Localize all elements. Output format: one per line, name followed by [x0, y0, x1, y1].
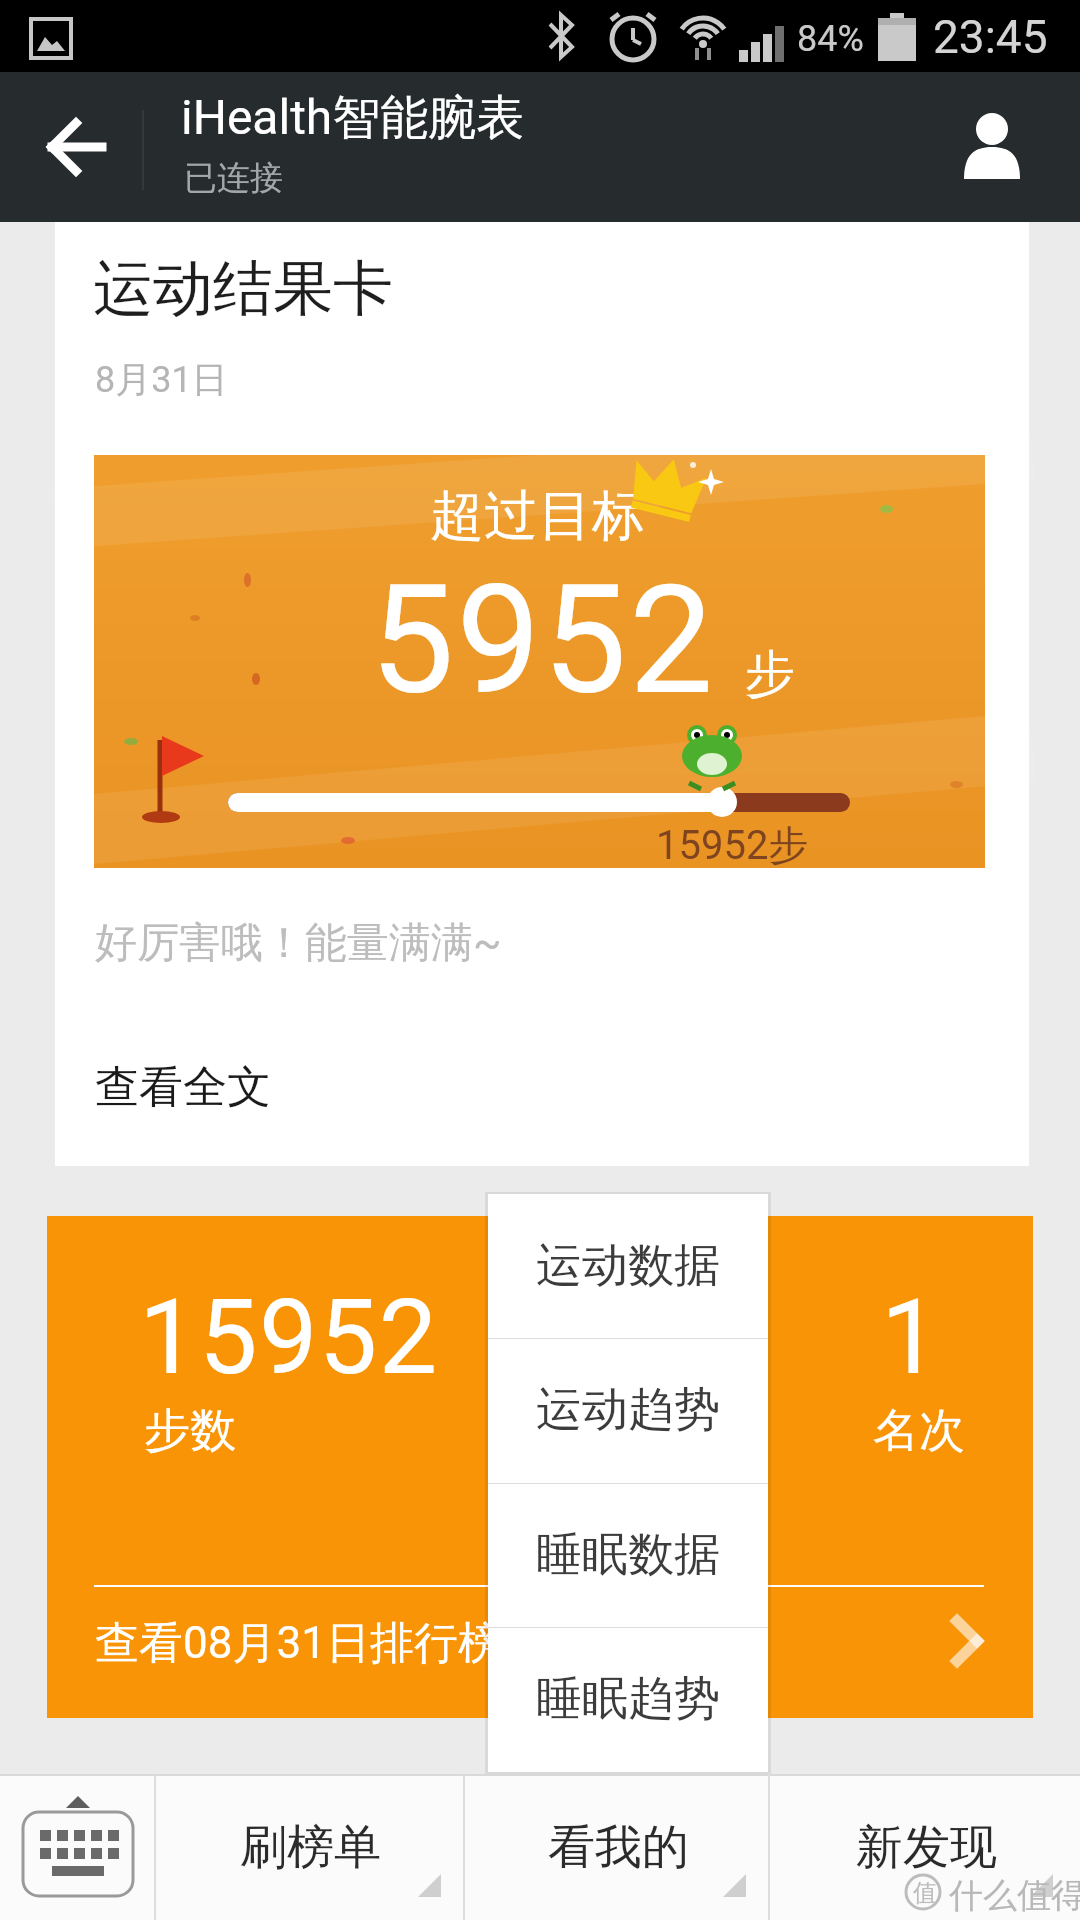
- staticText: 值: [913, 1878, 937, 1908]
- staticText: 5952: [370, 553, 716, 729]
- staticText: 看我的: [548, 1818, 689, 1877]
- staticText: 运动结果卡: [93, 251, 393, 327]
- button[interactable]: 15952: [47, 1216, 1033, 1718]
- button[interactable]: 运动数据: [488, 1194, 768, 1338]
- staticText: 步数: [144, 1402, 236, 1460]
- button[interactable]: [0, 1774, 154, 1920]
- staticText: 已连接: [184, 157, 283, 199]
- staticText: 84%: [797, 18, 864, 60]
- button[interactable]: 睡眠数据: [488, 1483, 768, 1627]
- staticText: 15952步: [656, 820, 809, 870]
- button[interactable]: 新发现: [770, 1774, 1080, 1920]
- button[interactable]: 运动趋势: [488, 1338, 768, 1482]
- staticText: 名次: [873, 1402, 965, 1460]
- button[interactable]: 睡眠趋势: [488, 1627, 768, 1771]
- button[interactable]: [30, 112, 120, 182]
- staticText: 查看全文: [95, 1060, 271, 1115]
- staticText: 好厉害哦！能量满满~: [95, 917, 502, 970]
- staticText: 查看08月31日排行榜: [95, 1616, 502, 1671]
- button[interactable]: 刷榜单: [155, 1774, 465, 1920]
- staticText: 运动数据: [536, 1237, 720, 1295]
- staticText: 超过目标: [430, 482, 646, 550]
- staticText: 运动趋势: [536, 1381, 720, 1439]
- staticText: 23:45: [933, 10, 1048, 64]
- button[interactable]: 看我的: [465, 1774, 771, 1920]
- staticText: 8月31日: [95, 357, 228, 402]
- staticText: 1: [881, 1277, 940, 1399]
- staticText: iHealth智能腕表: [181, 88, 525, 148]
- staticText: 新发现: [856, 1818, 997, 1877]
- button[interactable]: 查看全文: [95, 1060, 315, 1120]
- staticText: 睡眠数据: [536, 1526, 720, 1584]
- staticText: 15952: [139, 1277, 439, 1399]
- staticText: 睡眠趋势: [536, 1670, 720, 1728]
- staticText: 步: [745, 643, 795, 706]
- staticText: 刷榜单: [240, 1818, 381, 1877]
- button[interactable]: [950, 107, 1034, 187]
- staticText: 什么值得买: [949, 1874, 1080, 1917]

=====

Prompt.
An exact copy of the listing is required; return it without any pictures.

Your response.
Localize all elements. Output format: one per line, name followed by [x0, y0, x1, y1].
- staticText: 值: [913, 1878, 937, 1908]
- staticText: 5952: [370, 553, 716, 729]
- staticText: 看我的: [548, 1818, 689, 1877]
- staticText: 运动结果卡: [93, 251, 393, 327]
- button[interactable]: 15952: [47, 1216, 1033, 1718]
- button[interactable]: 运动数据: [488, 1194, 768, 1338]
- staticText: 步数: [144, 1402, 236, 1460]
- button[interactable]: [0, 1774, 154, 1920]
- staticText: 已连接: [184, 157, 283, 199]
- staticText: 84%: [797, 18, 864, 60]
- button[interactable]: 睡眠数据: [488, 1483, 768, 1627]
- staticText: 15952步: [656, 820, 809, 870]
- button[interactable]: 新发现: [770, 1774, 1080, 1920]
- button[interactable]: 运动趋势: [488, 1338, 768, 1482]
- staticText: 名次: [873, 1402, 965, 1460]
- button[interactable]: 睡眠趋势: [488, 1627, 768, 1771]
- button[interactable]: [30, 112, 120, 182]
- staticText: 查看全文: [95, 1060, 271, 1115]
- staticText: 好厉害哦！能量满满~: [95, 917, 502, 970]
- staticText: 查看08月31日排行榜: [95, 1616, 502, 1671]
- button[interactable]: 刷榜单: [155, 1774, 465, 1920]
- staticText: 运动数据: [536, 1237, 720, 1295]
- staticText: 超过目标: [430, 482, 646, 550]
- staticText: 运动趋势: [536, 1381, 720, 1439]
- staticText: 23:45: [933, 10, 1048, 64]
- button[interactable]: 看我的: [465, 1774, 771, 1920]
- staticText: 8月31日: [95, 357, 228, 402]
- staticText: 1: [881, 1277, 940, 1399]
- staticText: iHealth智能腕表: [181, 88, 525, 148]
- staticText: 新发现: [856, 1818, 997, 1877]
- button[interactable]: 查看全文: [95, 1060, 315, 1120]
- staticText: 睡眠数据: [536, 1526, 720, 1584]
- staticText: 15952: [139, 1277, 439, 1399]
- staticText: 睡眠趋势: [536, 1670, 720, 1728]
- staticText: 步: [745, 643, 795, 706]
- staticText: 刷榜单: [240, 1818, 381, 1877]
- button[interactable]: [950, 107, 1034, 187]
- staticText: 什么值得买: [949, 1874, 1080, 1917]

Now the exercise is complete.